About this task =>
In the data that follows, find the line with "micro:bit Passive Infrared"; transcribe it, every later line up to the one with "Sort By: (447, 265)", and that line as well, exactly and with no others.

== Data for processing

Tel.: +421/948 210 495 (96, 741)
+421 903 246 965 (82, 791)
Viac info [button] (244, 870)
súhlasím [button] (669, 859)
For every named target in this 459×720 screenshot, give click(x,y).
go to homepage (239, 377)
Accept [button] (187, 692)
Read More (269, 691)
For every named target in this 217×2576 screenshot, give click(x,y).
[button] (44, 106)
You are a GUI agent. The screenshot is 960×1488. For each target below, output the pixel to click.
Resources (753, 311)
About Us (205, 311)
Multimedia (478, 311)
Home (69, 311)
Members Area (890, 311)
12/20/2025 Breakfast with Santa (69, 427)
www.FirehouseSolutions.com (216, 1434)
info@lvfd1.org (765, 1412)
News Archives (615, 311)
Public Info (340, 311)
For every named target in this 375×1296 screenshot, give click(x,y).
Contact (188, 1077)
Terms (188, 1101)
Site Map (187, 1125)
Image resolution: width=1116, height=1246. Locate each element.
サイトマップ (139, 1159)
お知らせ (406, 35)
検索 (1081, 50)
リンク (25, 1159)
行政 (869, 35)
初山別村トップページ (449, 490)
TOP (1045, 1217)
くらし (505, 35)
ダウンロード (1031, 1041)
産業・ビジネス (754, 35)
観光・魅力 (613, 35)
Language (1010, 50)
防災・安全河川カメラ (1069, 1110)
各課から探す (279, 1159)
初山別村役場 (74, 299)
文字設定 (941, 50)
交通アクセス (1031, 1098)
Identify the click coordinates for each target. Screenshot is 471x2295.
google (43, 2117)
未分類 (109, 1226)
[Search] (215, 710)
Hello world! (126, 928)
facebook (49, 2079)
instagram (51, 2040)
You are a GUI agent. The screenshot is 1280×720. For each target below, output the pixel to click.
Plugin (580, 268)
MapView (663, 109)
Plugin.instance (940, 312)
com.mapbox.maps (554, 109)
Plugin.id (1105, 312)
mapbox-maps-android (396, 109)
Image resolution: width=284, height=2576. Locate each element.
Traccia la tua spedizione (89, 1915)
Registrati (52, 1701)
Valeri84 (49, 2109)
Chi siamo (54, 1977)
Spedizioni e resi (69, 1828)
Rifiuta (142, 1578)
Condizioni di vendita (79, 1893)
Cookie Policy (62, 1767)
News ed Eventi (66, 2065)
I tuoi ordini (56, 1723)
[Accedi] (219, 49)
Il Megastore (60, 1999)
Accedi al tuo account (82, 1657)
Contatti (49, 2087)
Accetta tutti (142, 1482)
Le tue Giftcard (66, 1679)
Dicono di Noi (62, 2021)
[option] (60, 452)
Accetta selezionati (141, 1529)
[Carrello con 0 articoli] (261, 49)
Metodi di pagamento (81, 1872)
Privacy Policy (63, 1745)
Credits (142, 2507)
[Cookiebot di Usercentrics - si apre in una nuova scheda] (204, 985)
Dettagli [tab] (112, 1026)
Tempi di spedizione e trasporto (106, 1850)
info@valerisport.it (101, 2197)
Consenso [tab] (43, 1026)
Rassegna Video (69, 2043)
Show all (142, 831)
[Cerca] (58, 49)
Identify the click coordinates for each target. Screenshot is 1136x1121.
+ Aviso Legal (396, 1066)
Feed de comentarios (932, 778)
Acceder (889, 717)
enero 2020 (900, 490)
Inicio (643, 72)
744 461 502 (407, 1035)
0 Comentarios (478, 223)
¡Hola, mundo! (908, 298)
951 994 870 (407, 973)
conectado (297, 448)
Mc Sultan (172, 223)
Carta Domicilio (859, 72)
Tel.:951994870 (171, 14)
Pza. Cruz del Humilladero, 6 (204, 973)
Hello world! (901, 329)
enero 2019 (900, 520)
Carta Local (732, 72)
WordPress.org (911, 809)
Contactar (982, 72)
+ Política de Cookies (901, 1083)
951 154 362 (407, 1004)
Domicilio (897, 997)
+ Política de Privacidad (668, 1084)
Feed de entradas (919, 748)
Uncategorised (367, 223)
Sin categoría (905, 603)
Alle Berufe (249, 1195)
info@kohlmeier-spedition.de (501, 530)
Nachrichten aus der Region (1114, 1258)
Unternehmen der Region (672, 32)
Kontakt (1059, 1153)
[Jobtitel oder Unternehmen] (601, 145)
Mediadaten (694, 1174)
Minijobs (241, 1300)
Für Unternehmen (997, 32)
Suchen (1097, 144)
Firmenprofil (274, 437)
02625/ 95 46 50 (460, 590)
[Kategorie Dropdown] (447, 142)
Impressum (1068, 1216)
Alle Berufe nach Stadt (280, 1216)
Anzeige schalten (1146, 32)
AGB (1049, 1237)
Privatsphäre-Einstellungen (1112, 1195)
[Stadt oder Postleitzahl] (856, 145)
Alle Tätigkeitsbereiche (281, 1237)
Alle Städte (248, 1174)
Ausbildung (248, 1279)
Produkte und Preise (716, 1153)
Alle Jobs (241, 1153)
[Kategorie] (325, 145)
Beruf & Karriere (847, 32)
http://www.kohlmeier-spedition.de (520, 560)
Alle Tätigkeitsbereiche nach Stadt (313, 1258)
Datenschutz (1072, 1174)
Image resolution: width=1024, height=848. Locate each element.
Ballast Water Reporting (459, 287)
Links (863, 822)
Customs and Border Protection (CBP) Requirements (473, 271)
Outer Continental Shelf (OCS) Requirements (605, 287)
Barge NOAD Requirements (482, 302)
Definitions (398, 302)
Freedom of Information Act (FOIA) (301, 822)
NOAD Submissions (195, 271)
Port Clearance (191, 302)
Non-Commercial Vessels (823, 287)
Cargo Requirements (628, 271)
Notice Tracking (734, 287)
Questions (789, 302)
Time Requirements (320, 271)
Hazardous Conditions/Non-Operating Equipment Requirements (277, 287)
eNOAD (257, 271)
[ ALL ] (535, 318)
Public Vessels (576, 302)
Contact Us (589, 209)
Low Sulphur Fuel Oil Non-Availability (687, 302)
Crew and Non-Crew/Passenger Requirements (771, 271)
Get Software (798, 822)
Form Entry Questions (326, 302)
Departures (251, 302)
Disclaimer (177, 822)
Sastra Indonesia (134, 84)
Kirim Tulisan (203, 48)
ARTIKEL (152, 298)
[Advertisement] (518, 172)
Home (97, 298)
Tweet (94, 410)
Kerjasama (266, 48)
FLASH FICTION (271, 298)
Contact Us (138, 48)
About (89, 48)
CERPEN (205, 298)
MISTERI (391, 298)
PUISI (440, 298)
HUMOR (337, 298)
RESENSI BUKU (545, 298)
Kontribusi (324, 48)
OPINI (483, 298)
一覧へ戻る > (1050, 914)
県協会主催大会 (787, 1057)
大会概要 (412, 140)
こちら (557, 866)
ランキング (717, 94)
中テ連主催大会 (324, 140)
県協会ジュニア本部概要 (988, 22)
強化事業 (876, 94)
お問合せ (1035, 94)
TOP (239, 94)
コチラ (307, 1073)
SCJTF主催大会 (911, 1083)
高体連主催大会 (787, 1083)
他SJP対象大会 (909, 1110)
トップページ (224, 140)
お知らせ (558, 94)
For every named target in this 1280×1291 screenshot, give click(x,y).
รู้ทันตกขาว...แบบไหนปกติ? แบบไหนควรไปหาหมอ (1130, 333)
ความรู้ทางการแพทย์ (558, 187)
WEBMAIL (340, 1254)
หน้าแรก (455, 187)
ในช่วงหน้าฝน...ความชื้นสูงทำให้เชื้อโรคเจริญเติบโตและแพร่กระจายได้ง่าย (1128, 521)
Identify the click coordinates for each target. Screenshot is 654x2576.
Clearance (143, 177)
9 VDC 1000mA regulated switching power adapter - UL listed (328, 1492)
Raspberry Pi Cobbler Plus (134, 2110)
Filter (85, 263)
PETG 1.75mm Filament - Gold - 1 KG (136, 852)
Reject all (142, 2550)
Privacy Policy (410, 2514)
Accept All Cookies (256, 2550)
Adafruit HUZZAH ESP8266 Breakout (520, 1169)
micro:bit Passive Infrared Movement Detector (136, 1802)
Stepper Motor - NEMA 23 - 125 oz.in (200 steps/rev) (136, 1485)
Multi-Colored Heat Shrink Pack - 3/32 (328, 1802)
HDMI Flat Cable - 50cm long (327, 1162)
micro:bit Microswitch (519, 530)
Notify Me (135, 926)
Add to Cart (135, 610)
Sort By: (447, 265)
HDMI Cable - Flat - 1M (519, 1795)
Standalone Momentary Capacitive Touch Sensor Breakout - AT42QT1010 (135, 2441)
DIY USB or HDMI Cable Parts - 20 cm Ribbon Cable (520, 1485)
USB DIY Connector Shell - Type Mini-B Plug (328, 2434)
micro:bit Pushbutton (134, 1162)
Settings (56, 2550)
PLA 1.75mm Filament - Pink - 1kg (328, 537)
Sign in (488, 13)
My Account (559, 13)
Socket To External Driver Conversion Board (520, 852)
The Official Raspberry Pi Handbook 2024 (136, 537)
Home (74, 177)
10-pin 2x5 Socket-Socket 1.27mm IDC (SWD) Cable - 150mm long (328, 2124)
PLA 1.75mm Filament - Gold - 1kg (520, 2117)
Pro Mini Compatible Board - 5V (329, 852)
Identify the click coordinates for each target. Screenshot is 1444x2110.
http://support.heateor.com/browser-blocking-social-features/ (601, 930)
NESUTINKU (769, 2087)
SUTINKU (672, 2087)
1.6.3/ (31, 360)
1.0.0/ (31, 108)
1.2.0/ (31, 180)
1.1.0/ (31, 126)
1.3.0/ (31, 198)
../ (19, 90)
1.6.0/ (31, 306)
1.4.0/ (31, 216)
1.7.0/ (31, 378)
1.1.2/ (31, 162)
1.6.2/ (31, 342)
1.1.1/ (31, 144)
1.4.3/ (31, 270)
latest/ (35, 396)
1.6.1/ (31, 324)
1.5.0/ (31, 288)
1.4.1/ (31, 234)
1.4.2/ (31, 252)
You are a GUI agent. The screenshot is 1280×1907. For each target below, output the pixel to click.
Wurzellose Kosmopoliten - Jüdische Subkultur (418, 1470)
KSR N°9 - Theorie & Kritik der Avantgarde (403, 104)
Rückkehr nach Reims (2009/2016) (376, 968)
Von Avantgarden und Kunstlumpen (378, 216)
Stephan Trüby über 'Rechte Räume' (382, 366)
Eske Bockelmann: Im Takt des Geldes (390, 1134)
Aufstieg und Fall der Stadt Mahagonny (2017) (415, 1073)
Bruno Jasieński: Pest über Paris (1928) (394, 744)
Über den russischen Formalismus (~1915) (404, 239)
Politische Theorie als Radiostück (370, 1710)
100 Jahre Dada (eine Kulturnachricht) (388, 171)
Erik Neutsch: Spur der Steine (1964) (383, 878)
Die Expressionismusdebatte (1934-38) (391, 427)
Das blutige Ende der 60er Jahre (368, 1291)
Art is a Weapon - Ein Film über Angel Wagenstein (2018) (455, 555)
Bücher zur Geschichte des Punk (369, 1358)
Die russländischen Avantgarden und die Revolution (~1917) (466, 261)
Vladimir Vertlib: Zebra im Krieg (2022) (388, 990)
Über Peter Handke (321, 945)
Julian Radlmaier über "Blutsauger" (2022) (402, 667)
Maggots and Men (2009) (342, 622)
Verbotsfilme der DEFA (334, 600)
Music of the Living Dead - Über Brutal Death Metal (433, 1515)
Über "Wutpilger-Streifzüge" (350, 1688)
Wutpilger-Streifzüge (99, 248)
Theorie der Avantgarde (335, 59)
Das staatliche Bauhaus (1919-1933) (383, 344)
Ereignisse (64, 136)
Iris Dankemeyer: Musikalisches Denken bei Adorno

====

Finished task =>
micro:bit Passive Infrared Movement Detector (136, 1802)
Stepper Motor - NEMA 23 - 125 oz.in (200 steps/rev) (136, 1485)
Multi-Colored Heat Shrink Pack - 3/32 (328, 1802)
HDMI Flat Cable - 50cm long (327, 1162)
micro:bit Microswitch (519, 530)
Notify Me (135, 926)
Add to Cart (135, 610)
Sort By: (447, 265)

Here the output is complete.